Mitra Strategis Pemerintahan dalam Pembangunan
Di masa pandemi ini, dimana mobilitas sangat terbatas, maka sinergi antara Komisi Informasi dengan eksekutif dan parlemen juga kian niscaya dibutuhkan. Komisi Informasi musti memosisikan diri sebagai mitra strategis pemerintahan, diantaranya dengan eksekutif dan parlemen.
Di satu sisi, mitra strategis eksekutif berarti pendampingan optimal Badan Publik dalam meningkatkan kualitas pelayanan informasi publik.
Positioning ini tujuannya mendorong pemerintahan yang terbuka, demokratis, responsif, dan bertanggung jawab memajukan negara/provinsi/kota/kabupaten dan membahagiakan warganya.
Di sisi lain, mitra strategis parlemen (DPR RI/ DPRD) dengan bersinergi dengan Wakil Rakyat di Komisi yang bermitra dengan Komisi Informasi sebagai “Sahabat Keterbukaan Informasi Publik (KIP)”.

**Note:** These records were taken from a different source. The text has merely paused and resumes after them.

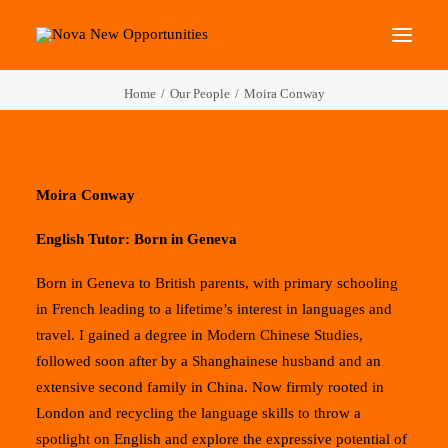
Home
Our People
Moira Conway
About Us
Roots Community Support
Social Change Events
Moira Conway
Get Involved
English Tutor: Born in Geneva
What’s On
Born in Geneva to British parents, with primary schooling
in French leading to a lifetime’s interest in languages and
Search
travel. I gained a degree in Modern Chinese Studies,
followed soon after by a Shanghainese husband and an
extensive second family in China. Now firmly rooted in
London and recycling the language skills to throw a
spotlight on English and explore the expressive potential of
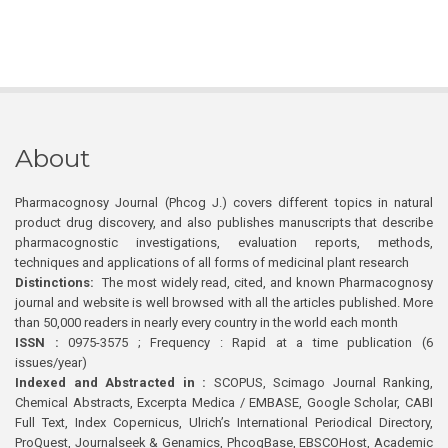
About
Pharmacognosy Journal (Phcog J.) covers different topics in natural
product drug discovery, and also publishes manuscripts that describe
pharmacognostic investigations, evaluation reports, methods,
techniques and applications of all forms of medicinal plant research
Distinctions:
The most widely read, cited, and known Pharmacognosy
journal and website is well browsed with all the articles published. More
than 50,000 readers in nearly every country in the world each month
ISSN :
0975-3575 ; Frequency : Rapid at a time publication (6
issues/year)
Indexed and Abstracted in :
SCOPUS, Scimago Journal Ranking,
Chemical Abstracts, Excerpta Medica / EMBASE, Google Scholar, CABI
Full Text, Index Copernicus, Ulrich’s International Periodical Directory,
ProQuest, Journalseek & Genamics, PhcogBase, EBSCOHost, Academic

Sosialisasi dan edukasi Keterbukaan Informasi Publik di tengah masyarakat sangat membutuhkan peran para wakil rakyat yang memiliki ikatan kepercayaan yang khas dengan rakyat yang diwakilinya di dapil. Terutama terkait beberapa muatan utama UU 14/2008.
Pertama, hak warga negara atas informasi publik yang musti dipenuhi oleh Badan Publik, seperti: informasi yang wajib disediakan dan diumumkan secara berkala (pasal 9 UU KIP, pasal 11 PERKI SLIP); informasi publik yang wajib diumumkan secara serta merta (pasal 10 UU KIP, pasal 12 PERKI SLIP), dan informasi publik yang wajib tersedia setiap saat (pasal 11 UU KIP, pasal 13 PERKI SLIP).
Kedua, jaminan bahwa keterbukaan tidak merugikan kepentingan negara (pasal 17 huruf a, c, d, f, dan i), bisnis (pasal 17 huruf b, d, dan e), dan pribadi (pasal 17 huruf g dan h). Sebab semua kepentingan tersebut (negara, bisnis, pribadi) tersebut masuk ke dalam informasi dikecualikan.
Ketiga, mengajak warga bersama menangkal hoax sebagaimana amanah UU agar Badan Publik wajib menyediakan informasi publik yang akurat, benar, dan tidak menyesatkan (Pasal 7 ayat 1).
Hari Hak untuk Tahu (Right to Know Day) di masa pandemi musti menjadi penanda lahirnya ragam inovasi untuk menyadarkan hak individu untuk mengakses informasi publik. Semata demi memberikan hak masyarakat untuk mengembangkan diri dan meningkatkan kualitas hidup di tengah situasi yang tidak mudah ini.